IThe axis tracks goals in the instruct model¶
The tracking results in §5 use Qwen3-4B-Base as the base model. Here we replicate all three tracking analyses on the Qwen3-4B-Instruct-2507 Dr. GRPO checkpoint and its maze-naive counterpart (Qwen3-4B-Instruct-2507), confirming that the tracking patterns persist in the instruct model.
Maze goal tracking¶
We observe the same qualitative pattern on the instruct model (Figure 36) as in the base model (Figure 5). Both vectors separate Gold-final from Mold-final trajectories on the maze-trained model but show little separation on the maze-naive model, confirming that the vectors track a goal that only the trained model possesses.
Correctness tracking¶
We observe the same correctness-tracking pattern on the instruct model (Figure 37) as in the base model (Figure 6).
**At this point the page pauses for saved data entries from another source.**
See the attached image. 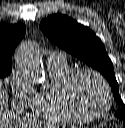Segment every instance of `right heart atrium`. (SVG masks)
Instances as JSON below:
<instances>
[{"instance_id": "obj_1", "label": "right heart atrium", "mask_w": 125, "mask_h": 128, "mask_svg": "<svg viewBox=\"0 0 125 128\" xmlns=\"http://www.w3.org/2000/svg\"><path fill=\"white\" fill-rule=\"evenodd\" d=\"M13 102L16 106L24 108L29 106L35 95V90L27 76L21 70H16L11 75Z\"/></svg>"}]
</instances>
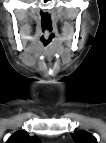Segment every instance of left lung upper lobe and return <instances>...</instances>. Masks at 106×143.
Returning <instances> with one entry per match:
<instances>
[{
	"label": "left lung upper lobe",
	"instance_id": "obj_1",
	"mask_svg": "<svg viewBox=\"0 0 106 143\" xmlns=\"http://www.w3.org/2000/svg\"><path fill=\"white\" fill-rule=\"evenodd\" d=\"M72 137L76 141V143H97L94 136L83 130L73 133Z\"/></svg>",
	"mask_w": 106,
	"mask_h": 143
}]
</instances>
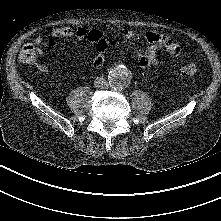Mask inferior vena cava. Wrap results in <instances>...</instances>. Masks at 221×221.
Masks as SVG:
<instances>
[{
	"mask_svg": "<svg viewBox=\"0 0 221 221\" xmlns=\"http://www.w3.org/2000/svg\"><path fill=\"white\" fill-rule=\"evenodd\" d=\"M95 85L98 86V87H101V88L108 87V83L105 80V78H103V77H97L96 80H95Z\"/></svg>",
	"mask_w": 221,
	"mask_h": 221,
	"instance_id": "inferior-vena-cava-1",
	"label": "inferior vena cava"
}]
</instances>
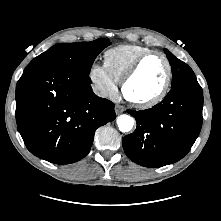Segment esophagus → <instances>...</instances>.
Here are the masks:
<instances>
[{"label":"esophagus","instance_id":"1","mask_svg":"<svg viewBox=\"0 0 221 221\" xmlns=\"http://www.w3.org/2000/svg\"><path fill=\"white\" fill-rule=\"evenodd\" d=\"M124 110H125V107H124V106H122V105H120V104H116V105H115V113H116L117 115L123 113Z\"/></svg>","mask_w":221,"mask_h":221}]
</instances>
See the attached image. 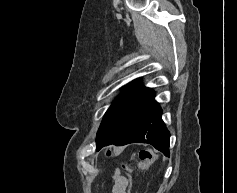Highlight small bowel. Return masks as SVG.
Segmentation results:
<instances>
[{
	"mask_svg": "<svg viewBox=\"0 0 237 193\" xmlns=\"http://www.w3.org/2000/svg\"><path fill=\"white\" fill-rule=\"evenodd\" d=\"M129 180L118 171L112 177L111 193H127Z\"/></svg>",
	"mask_w": 237,
	"mask_h": 193,
	"instance_id": "c3829d8e",
	"label": "small bowel"
}]
</instances>
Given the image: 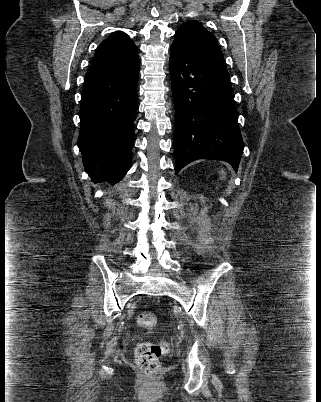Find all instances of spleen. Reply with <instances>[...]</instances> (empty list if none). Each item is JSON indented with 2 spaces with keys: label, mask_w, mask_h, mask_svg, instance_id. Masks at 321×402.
Wrapping results in <instances>:
<instances>
[{
  "label": "spleen",
  "mask_w": 321,
  "mask_h": 402,
  "mask_svg": "<svg viewBox=\"0 0 321 402\" xmlns=\"http://www.w3.org/2000/svg\"><path fill=\"white\" fill-rule=\"evenodd\" d=\"M221 174H222V175H225V173H224V171H223V170H221ZM223 178H224V176H223Z\"/></svg>",
  "instance_id": "obj_1"
}]
</instances>
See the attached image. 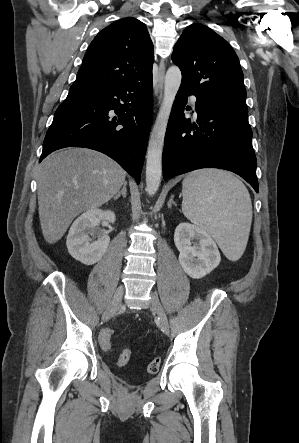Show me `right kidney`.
<instances>
[{"instance_id":"obj_1","label":"right kidney","mask_w":299,"mask_h":443,"mask_svg":"<svg viewBox=\"0 0 299 443\" xmlns=\"http://www.w3.org/2000/svg\"><path fill=\"white\" fill-rule=\"evenodd\" d=\"M103 219L114 223V212L93 208L73 222L67 235L66 245L74 259L85 265H93L102 258L108 248L110 237L102 234L97 240L92 241L89 234Z\"/></svg>"}]
</instances>
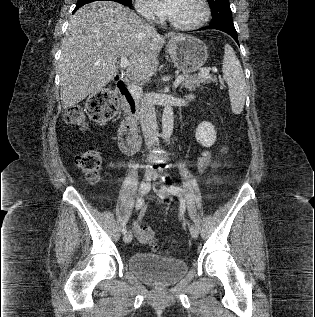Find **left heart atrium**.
Instances as JSON below:
<instances>
[{"mask_svg": "<svg viewBox=\"0 0 315 317\" xmlns=\"http://www.w3.org/2000/svg\"><path fill=\"white\" fill-rule=\"evenodd\" d=\"M179 0H150L153 9L157 14L164 17H171Z\"/></svg>", "mask_w": 315, "mask_h": 317, "instance_id": "obj_1", "label": "left heart atrium"}]
</instances>
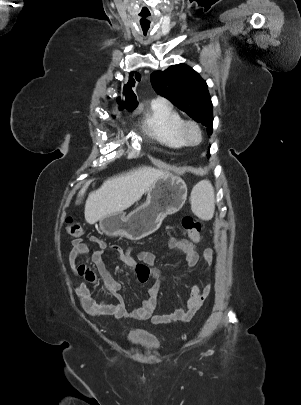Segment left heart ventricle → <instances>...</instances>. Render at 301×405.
<instances>
[{
  "label": "left heart ventricle",
  "instance_id": "obj_1",
  "mask_svg": "<svg viewBox=\"0 0 301 405\" xmlns=\"http://www.w3.org/2000/svg\"><path fill=\"white\" fill-rule=\"evenodd\" d=\"M191 137L193 139H197V134L194 131H191Z\"/></svg>",
  "mask_w": 301,
  "mask_h": 405
}]
</instances>
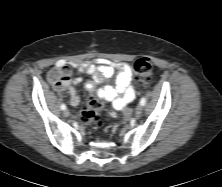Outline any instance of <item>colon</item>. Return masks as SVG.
Segmentation results:
<instances>
[{
    "instance_id": "obj_1",
    "label": "colon",
    "mask_w": 222,
    "mask_h": 187,
    "mask_svg": "<svg viewBox=\"0 0 222 187\" xmlns=\"http://www.w3.org/2000/svg\"><path fill=\"white\" fill-rule=\"evenodd\" d=\"M137 84L147 87L152 78L153 67L147 58L138 59L134 64ZM102 101L96 96L89 98L86 106L80 113V120L84 123L96 122L102 115Z\"/></svg>"
}]
</instances>
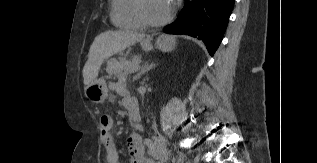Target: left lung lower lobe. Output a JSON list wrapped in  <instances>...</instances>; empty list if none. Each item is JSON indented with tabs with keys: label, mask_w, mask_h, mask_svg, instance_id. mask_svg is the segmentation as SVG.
Masks as SVG:
<instances>
[{
	"label": "left lung lower lobe",
	"mask_w": 317,
	"mask_h": 163,
	"mask_svg": "<svg viewBox=\"0 0 317 163\" xmlns=\"http://www.w3.org/2000/svg\"><path fill=\"white\" fill-rule=\"evenodd\" d=\"M235 0H187L175 22L163 31L201 39L214 55L219 47Z\"/></svg>",
	"instance_id": "left-lung-lower-lobe-1"
}]
</instances>
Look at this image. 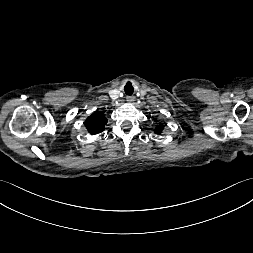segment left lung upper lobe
Wrapping results in <instances>:
<instances>
[{
    "label": "left lung upper lobe",
    "mask_w": 253,
    "mask_h": 253,
    "mask_svg": "<svg viewBox=\"0 0 253 253\" xmlns=\"http://www.w3.org/2000/svg\"><path fill=\"white\" fill-rule=\"evenodd\" d=\"M163 128H164L163 125L157 126V128L155 129V133L160 134L162 132Z\"/></svg>",
    "instance_id": "1"
}]
</instances>
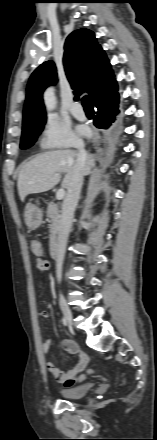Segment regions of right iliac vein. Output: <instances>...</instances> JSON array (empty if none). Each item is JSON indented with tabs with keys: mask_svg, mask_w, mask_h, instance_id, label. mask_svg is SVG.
<instances>
[{
	"mask_svg": "<svg viewBox=\"0 0 157 440\" xmlns=\"http://www.w3.org/2000/svg\"><path fill=\"white\" fill-rule=\"evenodd\" d=\"M59 302H60L61 310H62V312L64 314V317H65L67 323L70 326H72L73 325L72 313H71V310H70V308H69V306H68V304H67V302H66V300L64 299L63 296H60V301Z\"/></svg>",
	"mask_w": 157,
	"mask_h": 440,
	"instance_id": "63e3f726",
	"label": "right iliac vein"
}]
</instances>
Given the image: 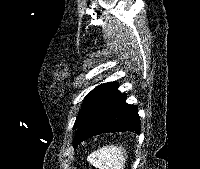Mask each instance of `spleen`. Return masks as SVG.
I'll use <instances>...</instances> for the list:
<instances>
[{
  "label": "spleen",
  "instance_id": "spleen-1",
  "mask_svg": "<svg viewBox=\"0 0 200 169\" xmlns=\"http://www.w3.org/2000/svg\"><path fill=\"white\" fill-rule=\"evenodd\" d=\"M126 158L124 148L110 145L94 151L87 160L98 169H124Z\"/></svg>",
  "mask_w": 200,
  "mask_h": 169
}]
</instances>
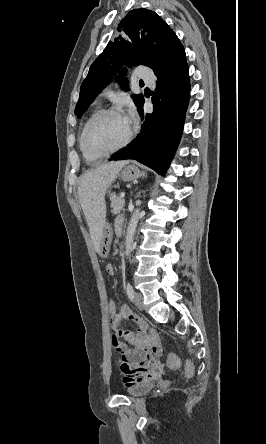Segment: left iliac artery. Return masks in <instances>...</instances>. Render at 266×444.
Wrapping results in <instances>:
<instances>
[{
    "instance_id": "left-iliac-artery-1",
    "label": "left iliac artery",
    "mask_w": 266,
    "mask_h": 444,
    "mask_svg": "<svg viewBox=\"0 0 266 444\" xmlns=\"http://www.w3.org/2000/svg\"><path fill=\"white\" fill-rule=\"evenodd\" d=\"M126 293H127L128 297H129V299L133 300V298H134V290H133V287L131 286L130 283H127Z\"/></svg>"
}]
</instances>
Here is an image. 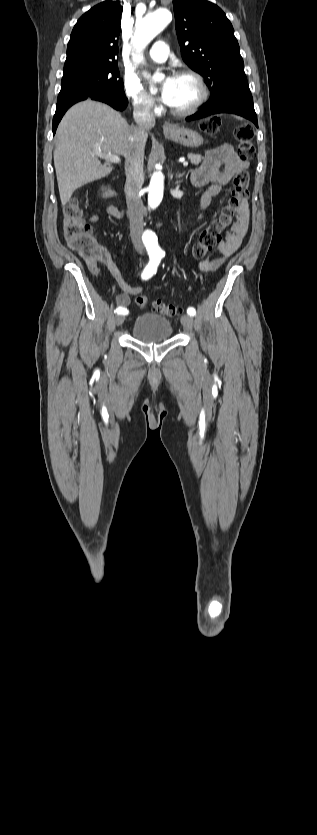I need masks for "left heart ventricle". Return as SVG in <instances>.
<instances>
[{
    "label": "left heart ventricle",
    "instance_id": "1",
    "mask_svg": "<svg viewBox=\"0 0 317 835\" xmlns=\"http://www.w3.org/2000/svg\"><path fill=\"white\" fill-rule=\"evenodd\" d=\"M198 95L195 82L187 77H175V88L170 107L185 109L189 107Z\"/></svg>",
    "mask_w": 317,
    "mask_h": 835
}]
</instances>
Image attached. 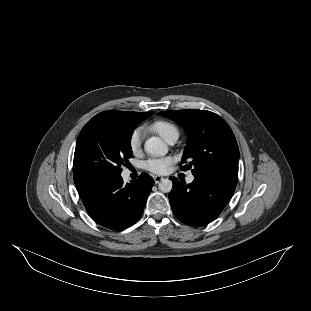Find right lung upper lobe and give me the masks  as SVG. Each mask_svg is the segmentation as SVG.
Returning a JSON list of instances; mask_svg holds the SVG:
<instances>
[{"label": "right lung upper lobe", "instance_id": "1", "mask_svg": "<svg viewBox=\"0 0 311 311\" xmlns=\"http://www.w3.org/2000/svg\"><path fill=\"white\" fill-rule=\"evenodd\" d=\"M104 113L107 114H112V115H116V116H124V117H136V116H143V115H147L150 112L147 113H138V112H130V111H116V110H110V111H105ZM153 114V113H152ZM75 185L79 184L80 182H83L82 180H74Z\"/></svg>", "mask_w": 311, "mask_h": 311}]
</instances>
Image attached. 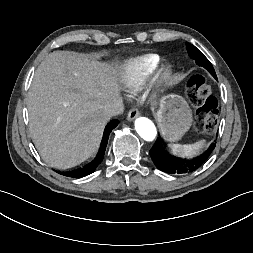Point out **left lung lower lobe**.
I'll return each instance as SVG.
<instances>
[{"instance_id": "obj_1", "label": "left lung lower lobe", "mask_w": 253, "mask_h": 253, "mask_svg": "<svg viewBox=\"0 0 253 253\" xmlns=\"http://www.w3.org/2000/svg\"><path fill=\"white\" fill-rule=\"evenodd\" d=\"M199 66L206 68L210 74L217 79L216 73L209 60L201 61L195 60ZM215 148V143H212L210 147L201 155L191 158L182 159L170 155L162 146L160 140L154 143L150 150V156L155 166L168 174H189L197 170L203 163L207 161L212 151Z\"/></svg>"}]
</instances>
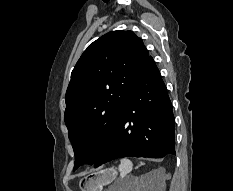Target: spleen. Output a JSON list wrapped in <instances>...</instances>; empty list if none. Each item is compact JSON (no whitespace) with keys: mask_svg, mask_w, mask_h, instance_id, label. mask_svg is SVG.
<instances>
[{"mask_svg":"<svg viewBox=\"0 0 233 191\" xmlns=\"http://www.w3.org/2000/svg\"><path fill=\"white\" fill-rule=\"evenodd\" d=\"M132 166V162L129 159H122L119 165L120 177L124 178L132 170Z\"/></svg>","mask_w":233,"mask_h":191,"instance_id":"1","label":"spleen"}]
</instances>
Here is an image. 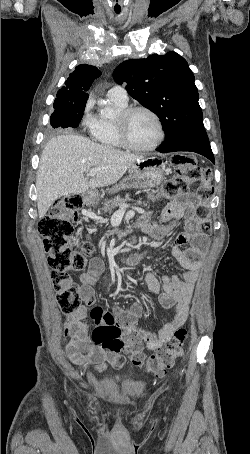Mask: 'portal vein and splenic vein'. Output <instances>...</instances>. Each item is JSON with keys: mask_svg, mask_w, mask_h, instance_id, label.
<instances>
[{"mask_svg": "<svg viewBox=\"0 0 250 454\" xmlns=\"http://www.w3.org/2000/svg\"><path fill=\"white\" fill-rule=\"evenodd\" d=\"M97 172H98V169H91V170L87 173V176H88V177H94V176L97 174ZM127 207H128V204H125V203L121 204V205L119 206L118 211H117L116 213H117L118 215H120V216H123L124 213H125V211H126V208H127Z\"/></svg>", "mask_w": 250, "mask_h": 454, "instance_id": "obj_1", "label": "portal vein and splenic vein"}]
</instances>
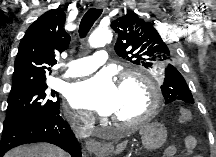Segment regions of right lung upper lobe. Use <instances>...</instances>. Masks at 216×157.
I'll return each instance as SVG.
<instances>
[{
	"mask_svg": "<svg viewBox=\"0 0 216 157\" xmlns=\"http://www.w3.org/2000/svg\"><path fill=\"white\" fill-rule=\"evenodd\" d=\"M65 16L61 8L49 10L27 29L19 44L10 93L46 85L45 74L56 64L55 53L70 43L63 28Z\"/></svg>",
	"mask_w": 216,
	"mask_h": 157,
	"instance_id": "cb5924a9",
	"label": "right lung upper lobe"
}]
</instances>
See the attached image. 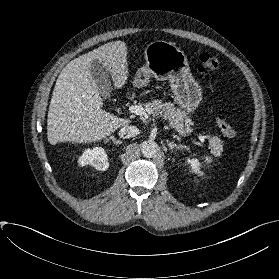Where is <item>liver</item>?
<instances>
[{"mask_svg":"<svg viewBox=\"0 0 279 279\" xmlns=\"http://www.w3.org/2000/svg\"><path fill=\"white\" fill-rule=\"evenodd\" d=\"M95 59L110 72L115 88L127 82V46L123 41L109 42L70 61L58 76L50 101V144L95 142L130 123L102 109L103 100L91 72Z\"/></svg>","mask_w":279,"mask_h":279,"instance_id":"obj_1","label":"liver"}]
</instances>
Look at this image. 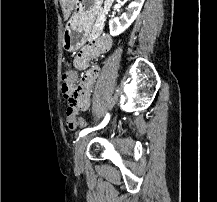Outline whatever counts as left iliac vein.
Instances as JSON below:
<instances>
[{"label": "left iliac vein", "instance_id": "4c4485c4", "mask_svg": "<svg viewBox=\"0 0 217 202\" xmlns=\"http://www.w3.org/2000/svg\"><path fill=\"white\" fill-rule=\"evenodd\" d=\"M90 138H91L90 135L83 136L76 143V146H75V159H76L77 164L79 166L83 165L84 151L86 149L87 143L89 142Z\"/></svg>", "mask_w": 217, "mask_h": 202}]
</instances>
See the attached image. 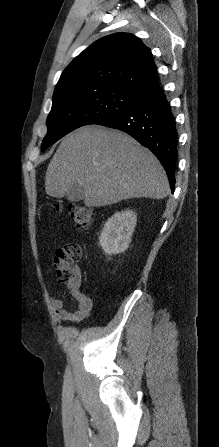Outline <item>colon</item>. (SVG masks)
I'll return each mask as SVG.
<instances>
[{
    "label": "colon",
    "mask_w": 219,
    "mask_h": 447,
    "mask_svg": "<svg viewBox=\"0 0 219 447\" xmlns=\"http://www.w3.org/2000/svg\"><path fill=\"white\" fill-rule=\"evenodd\" d=\"M57 212L64 210L63 205L55 207ZM69 216L78 229H88L94 214L91 208L81 205H69L67 207ZM82 256V248L78 243H67L59 248L53 259L52 265L59 281L76 288L80 281V271L76 263Z\"/></svg>",
    "instance_id": "obj_1"
}]
</instances>
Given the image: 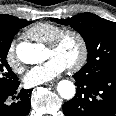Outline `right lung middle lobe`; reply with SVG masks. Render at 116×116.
Returning <instances> with one entry per match:
<instances>
[{
  "label": "right lung middle lobe",
  "instance_id": "1",
  "mask_svg": "<svg viewBox=\"0 0 116 116\" xmlns=\"http://www.w3.org/2000/svg\"><path fill=\"white\" fill-rule=\"evenodd\" d=\"M30 23L32 22L25 20L11 27L0 26V89L10 86L18 80L17 75L8 65L6 56L14 35L19 29Z\"/></svg>",
  "mask_w": 116,
  "mask_h": 116
}]
</instances>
On both GSM8K and MMLU, projection distributions separate correct from incorrect responses, with similar effects across maze-naive and maze-trained models.
Confidence control¶
We bin MMLU responses by normalized confidence into tertiles and check whether correctness tracking persists within each bin.
We observe that the vectors in the instruct model (Figure 38), as in the base model (Figure 7), separate correct and incorrect responses consistently within each P(True) tertile, confirming that the axis tracks correctness beyond confidence in the instruct model as well.